Le ministre des Affaires étrangères Per Stig Moeller, en pleine offensive diplomatique, s'efforce de faire savoir à ses homologues musulmans que le Danemark prend ses distances avec ce film.
Mardi, M. Moeller a téléphoné au ministre iranien des Affaires étrangères Manouchehr Mottaki et selon le quotidien danois Berlingke Tidende, il a aussi contacté ses homologues syrien, indonésien, pakistanais et jordanien.
Mais cela n'a pas empêché des manifestants en colère de lancer des cocktails molotov dans l'enceinte de l'ambassade du Danemark à Téhéran mardi soir.

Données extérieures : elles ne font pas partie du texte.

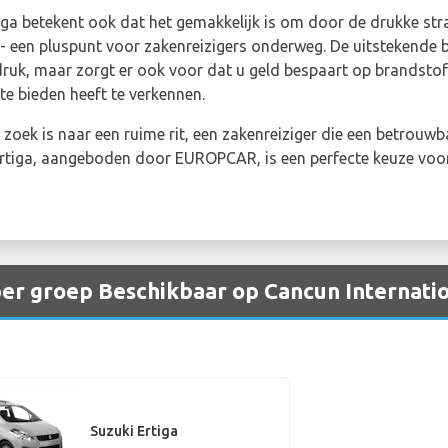
a betekent ook dat het gemakkelijk is om door de drukke stra
- een pluspunt voor zakenreizigers onderweg. De uitstekende 
druk, maar zorgt er ook voor dat u geld bespaart op brandstof
 bieden heeft te verkennen.
 zoek is naar een ruime rit, een zakenreiziger die een betrouwb
 Ertiga, aangeboden door EUROPCAR, is een perfecte keuze vo
er groep Beschikbaar op Cancun Internatio
Suzuki Ertiga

Selon Per Stig Moeller, les prêches dans les mosquées vendredi, plus que les efforts diplomatiques, seront décisifs pour désamorcer ou enflammer la nouvelle polémique.
"J'ai clairement l'impression que cela couve à différents endroits (...), il n'est pas clair si cela va éclater ou si nous allons parvenir à désamorcer (les tensions naissantes). Nous ne le saurons pas avant vendredi", a-t-il déclaré au Berlingke Tidende.